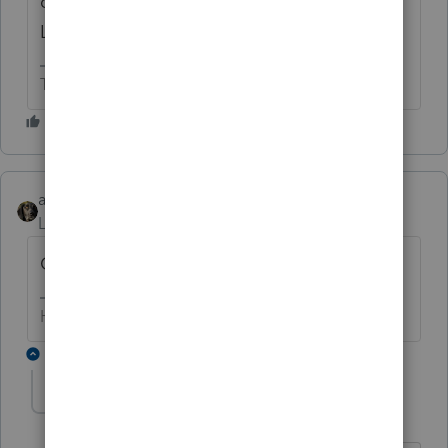
default classification for a single member
LLC.
The more I know the more I don’t know.
abctax55
Level 15
Forum|Forum|6 years ago
Community property state?
HumanKind... Be Both
1 reply
Ed371
AUTHOR
E
Level 2
Forum|Forum|6 years ago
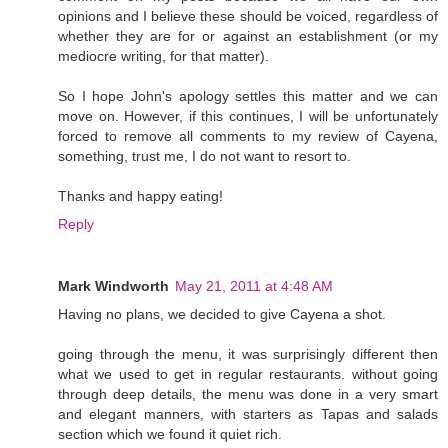
opinions and I believe these should be voiced, regardless of
whether they are for or against an establishment (or my
mediocre writing, for that matter).
So I hope John's apology settles this matter and we can
move on. However, if this continues, I will be unfortunately
forced to remove all comments to my review of Cayena,
something, trust me, I do not want to resort to.
Thanks and happy eating!
Reply
Mark Windworth
May 21, 2011 at 4:48 AM
Having no plans, we decided to give Cayena a shot.
going through the menu, it was surprisingly different then
what we used to get in regular restaurants. without going
through deep details, the menu was done in a very smart
and elegant manners, with starters as Tapas and salads
section which we found it quiet rich.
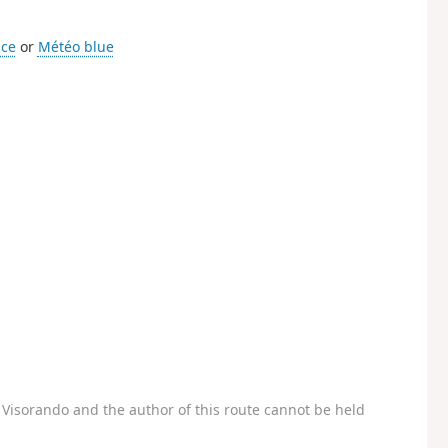
ice
or
Météo blue
Visorando and the author of this route cannot be held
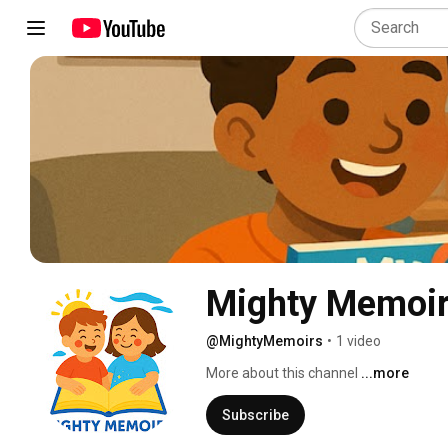
Mighty Memoi
@MightyMemoirs
•
1 video
More about this channel
...more
Subscribe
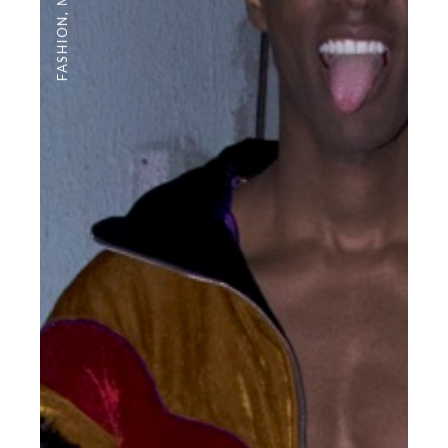
,
FASHION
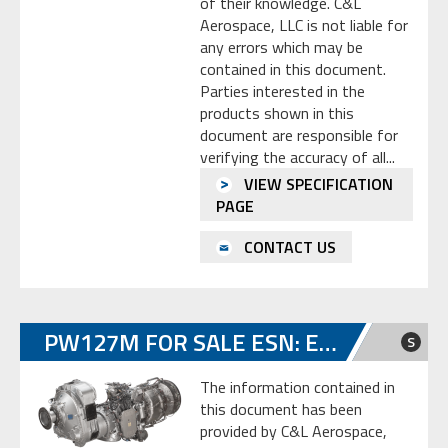
of their knowledge. C&L
Aerospace, LLC is not liable for
any errors which may be
contained in this document.
Parties interested in the
products shown in this
document are responsible for
verifying the accuracy of all...
VIEW SPECIFICATION
PAGE
CONTACT US
PW127M FOR SALE ESN: ED0294
S
The information contained in
this document has been
provided by C&L Aerospace,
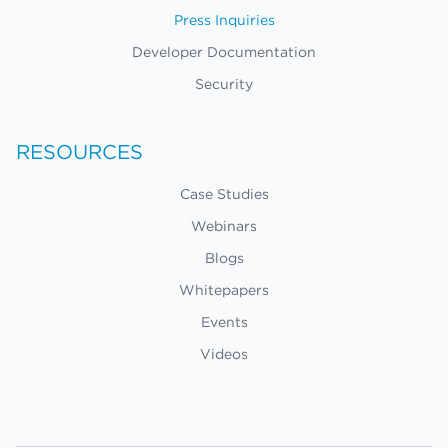
Press Inquiries
Developer Documentation
Security
RESOURCES
Case Studies
Webinars
Blogs
Whitepapers
Events
Videos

▶ Task to carry out
Everything from the line with "products shown in this" through the last line of the listing should be retyped exactly, with both end lines kept and the pictures left out.

▶ Task solution
products shown in this
document are responsible for
verifying the accuracy of all...
VIEW SPECIFICATION
PAGE
CONTACT US
PW127M FOR SALE ESN: ED0294
S
The information contained in
this document has been
provided by C&L Aerospace,
Press Inquiries
Developer Documentation
Security
RESOURCES
Case Studies
Webinars
Blogs
Whitepapers
Events
Videos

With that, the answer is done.